通過rpn網絡得到的anchor，選擇出來正負樣本，並計算出正樣本和真實框的差距，以及要預測的mask的值，這些都是在後面的網絡中計算損失函數需要的真實值。
1.6--Feature Pyramid Network Heads(fpn_classifier_graph)該網絡是maskrcnn的最後一層，與之並行的還有一個mask分支，在這裡先介紹一下這個分類網絡。
由1.5得到的roi的大小並不一樣，因此，需要一個網絡類似於fasterrcnn中的roipooling，將rois轉換成大小一樣的特徵圖。maskrcnn中使用的是PyramidROIAlign。PyramidROIAlign首先根據下面的公司計算每一個roi來自於金字塔特徵的P2到P5的哪一層的特徵：
# Assign each ROI to a level in the pyramid based on the ROI area.
        y1, x1, y2, x2 = tf.split(boxes, 4, axis=2)
        h = y2 - y1
        w = x2 - x1
        # Use shape of first image. Images in a batch must have the same size.
        image_shape = parse_image_meta_graph(image_meta)['image_shape'][0]
        # Equation 1 in the Feature Pyramid Networks paper. Account for
        # the fact that our coordinates are normalized here.
        # e.g. a 224x224 ROI (in pixels) maps to P4
        #計算每個roi映射到哪一層的金字塔特徵的輸出上
        image_area = tf.cast(image_shape[0] * image_shape[1], tf.float32)
        roi_level = log2_graph(tf.sqrt(h * w) / (224.0 / tf.sqrt(image_area)))
        roi_level = tf.minimum(5, tf.maximum(
            2, 4 + tf.cast(tf.round(roi_level), tf.int32)))
        roi_level = tf.squeeze(roi_level, 2)
然後從對應的特徵圖中取出坐標對應的區域，利用雙線性插值的方式進行pooling操作。

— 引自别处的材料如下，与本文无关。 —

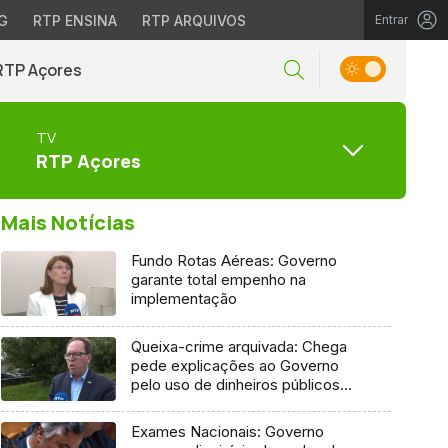
G
RTP ENSINA
RTP ARQUIVOS
Entrar
RTP Açores
TV
RTP Açores
Mais Notícias
Fundo Rotas Aéreas: Governo
garante total empenho na
implementação
Queixa-crime arquivada: Chega
pede explicações ao Governo
pelo uso de dinheiros públicos
em processo judicial
Exames Nacionais: Governo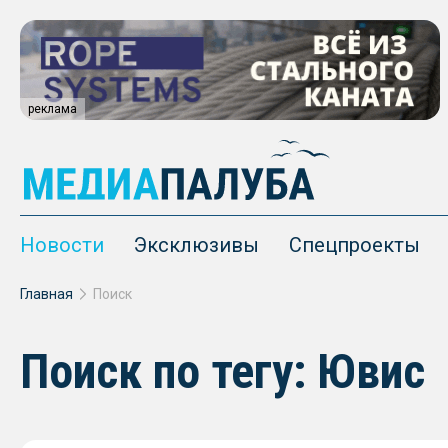
реклама
Новости
Эксклюзивы
Спецпроекты
Главная
Поиск
Поиск по тегу: Ювис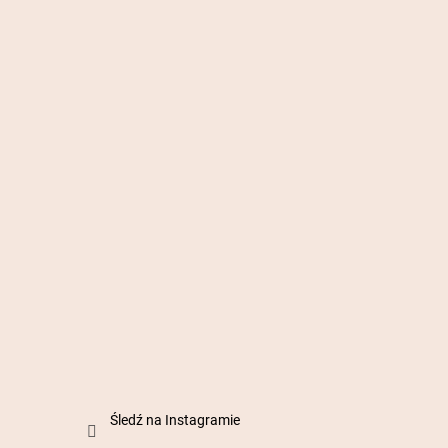
Śledź na Instagramie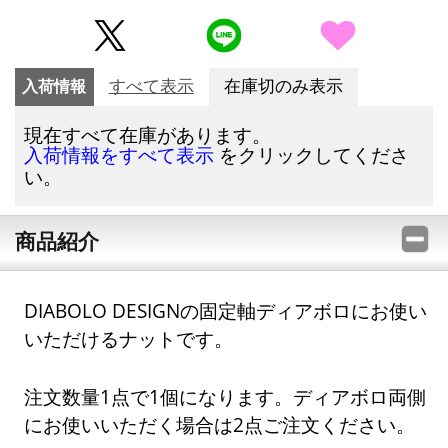
入荷情報
すべて表示
在庫切のみ表示
現在すべて在庫があります。
をクリックしてくださ
入荷情報をすべて表示
い。
商品紹介
DIABOLO DESIGNの固定軸ディアボロにお使い
いただけるナットです。
注文数量1点で1個になります。ディアボロ両側
にお使いいただく場合は2点ご注文ください。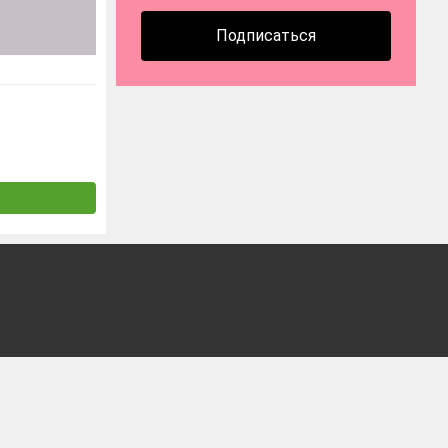
Подписаться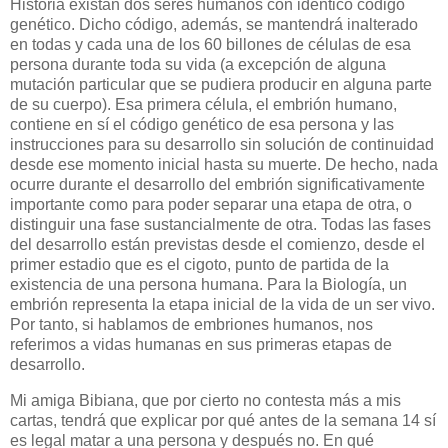
Historia existan dos seres humanos con idéntico código
genético. Dicho código, además, se mantendrá inalterado
en todas y cada una de los 60 billones de células de esa
persona durante toda su vida (a excepción de alguna
mutación particular que se pudiera producir en alguna parte
de su cuerpo). Esa primera célula, el embrión humano,
contiene en sí el código genético de esa persona y las
instrucciones para su desarrollo sin solución de continuidad
desde ese momento inicial hasta su muerte. De hecho, nada
ocurre durante el desarrollo del embrión significativamente
importante como para poder separar una etapa de otra, o
distinguir una fase sustancialmente de otra. Todas las fases
del desarrollo están previstas desde el comienzo, desde el
primer estadio que es el cigoto, punto de partida de la
existencia de una persona humana. Para la Biología, un
embrión representa la etapa inicial de la vida de un ser vivo.
Por tanto, si hablamos de embriones humanos, nos
referimos a vidas humanas en sus primeras etapas de
desarrollo.
Mi amiga Bibiana, que por cierto no contesta más a mis
cartas, tendrá que explicar por qué antes de la semana 14 sí
es legal matar a una persona y después no. En qué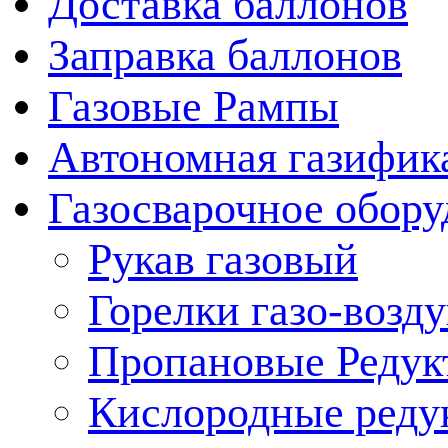
Доставка баллонов
Заправка баллонов
Газовые Рампы
Автономная газифик
Газосварочное обору
Рукав газовый
Горелки газо-воз
Пропановые Редук
Кислородные реду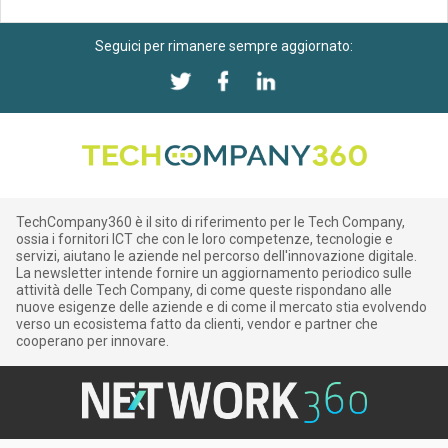
Seguici per rimanere sempre aggiornato:
TechCompany360 è il sito di riferimento per le Tech Company,
ossia i fornitori ICT che con le loro competenze, tecnologie e
servizi, aiutano le aziende nel percorso dell'innovazione digitale.
La newsletter intende fornire un aggiornamento periodico sulle
attività delle Tech Company, di come queste rispondano alle
nuove esigenze delle aziende e di come il mercato stia evolvendo
verso un ecosistema fatto da clienti, vendor e partner che
cooperano per innovare.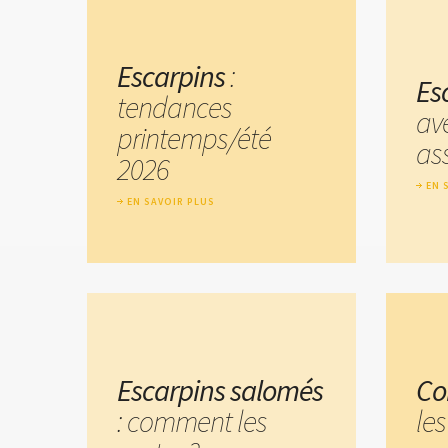
Escarpins
:
Es
tendances
av
printemps/été
ass
2026
EN 
EN SAVOIR PLUS
Escarpins salomés
Co
: comment les
les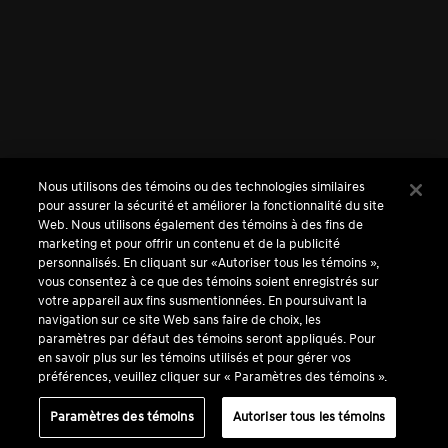
Nous utilisons des témoins ou des technologies similaires
pour assurer la sécurité et améliorer la fonctionnalité du site
Web. Nous utilisons également des témoins à des fins de
marketing et pour offrir un contenu et de la publicité
personnalisés. En cliquant sur «Autoriser tous les témoins »,
vous consentez à ce que des témoins soient enregistrés sur
votre appareil aux fins susmentionnées. En poursuivant la
navigation sur ce site Web sans faire de choix, les
paramètres par défaut des témoins seront appliqués. Pour
en savoir plus sur les témoins utilisés et pour gérer vos
préférences, veuillez cliquer sur « Paramètres des témoins ».
Paramètres des témoins
Autoriser tous les témoins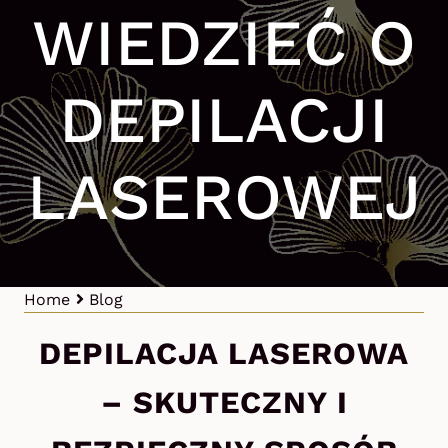
WIEDZIEĆ O
DEPILACJI
LASEROWEJ
Home
Blog
DEPILACJA LASEROWA
– SKUTECZNY I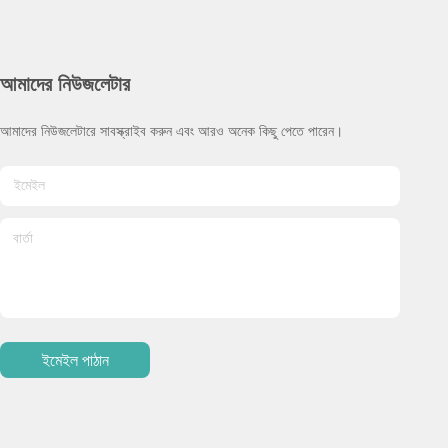
আমাদের নিউজলেটার
আমাদের নিউজলেটারে সাবস্ক্রাইব করুন এবং আরও অনেক কিছু পেতে পারেন।
ইমেইল পাঠান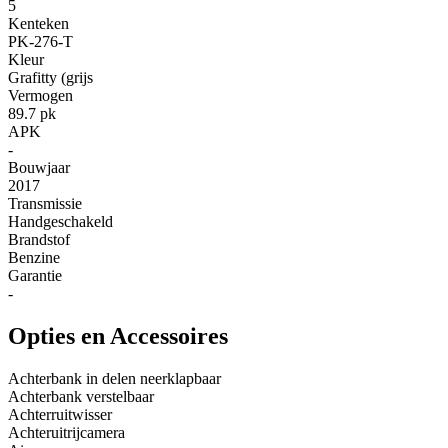
5
Kenteken
PK-276-T
Kleur
Grafitty (grijs
Vermogen
89.7 pk
APK
-
Bouwjaar
2017
Transmissie
Handgeschakeld
Brandstof
Benzine
Garantie
-
Opties en Accessoires
Achterbank in delen neerklapbaar
Achterbank verstelbaar
Achterruitwisser
Achteruitrijcamera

PyramidROIAlign會返回resize成相同大小的rois。
將得到的特徵塊輸入到fpn_classifier_graph網絡中，得到分類和回歸值。
下面是fpn_classifier_graph網絡的定義，
def fpn_classifier_graph(rois, feature_maps, image_meta,
                         pool_size, num_classes, train_bn=True,
                         fc_layers_size=1024):
    """Builds the computation graph of the feature pyramid network classifier
    and regressor heads.

    rois: [batch, num_rois, (y1, x1, y2, x2)] Proposal boxes in normalized
          coordinates.
    feature_maps: List of feature maps from different layers of the pyramid,
                  [P2, P3, P4, P5]. Each has a different resolution.
    - image_meta: [batch, (meta data)] Image details. See compose_image_meta()
    pool_size: The width of the square feature map generated from ROI Pooling.
    num_classes: number of classes, which determines the depth of the results
    train_bn: Boolean. Train or freeze Batch Norm layers
    fc_layers_size: Size of the 2 FC layers

    Returns:
        logits: [N, NUM_CLASSES] classifier logits (before softmax)
        probs: [N, NUM_CLASSES] classifier probabilities
        bbox_deltas: [N, (dy, dx, log(dh), log(dw))] Deltas to apply to
                     proposal boxes
    """
    # ROI Pooling
    # Shape: [batch, num_boxes, pool_height, pool_width, channels]
    x = PyramidROIAlign([pool_size, pool_size],
                        name="roi_align_classifier")([rois, image_meta] + feature_maps)
    # Two 1024 FC layers (implemented with Conv2D for consistency)
    x = KL.TimeDistributed(KL.Conv2D(fc_layers_size, (pool_size, pool_size), padding="valid"),
                           name="mrcnn_class_conv1")(x)
    x = KL.TimeDistributed(BatchNorm(), name='mrcnn_class_bn1')(x, training=train_bn)
    x = KL.Activation('relu')(x)
    x = KL.TimeDistributed(KL.Conv2D(fc_layers_size, (1, 1)),
                           name="mrcnn_class_conv2")(x)
    x = KL.TimeDistributed(BatchNorm(), name='mrcnn_class_bn2')(x, training=train_bn)
    x = KL.Activation('relu')(x)

    shared = KL.Lambda(lambda x: K.squeeze(K.squeeze(x, 3), 2),
                       name="pool_squeeze")(x)

    # Classifier head
    mrcnn_class_logits = KL.TimeDistributed(KL.Dense(num_classes),
                                            name='mrcnn_class_logits')(shared)
    mrcnn_probs = KL.TimeDistributed(KL.Activation("softmax"),
                                     name="mrcnn_class")(mrcnn_class_logits)

    # BBox head
    # [batch, boxes, num_classes * (dy, dx, log(dh), log(dw))]
    x = KL.TimeDistributed(KL.Dense(num_classes * 4, activation='linear'),
                           name='mrcnn_bbox_fc')(shared)
    # Reshape to [batch, boxes, num_classes, (dy, dx, log(dh), log(dw))]
    s = K.int_shape(x)
    mrcnn_bbox = KL.Reshape((s[1], num_classes, 4), name="mrcnn_bbox")(x)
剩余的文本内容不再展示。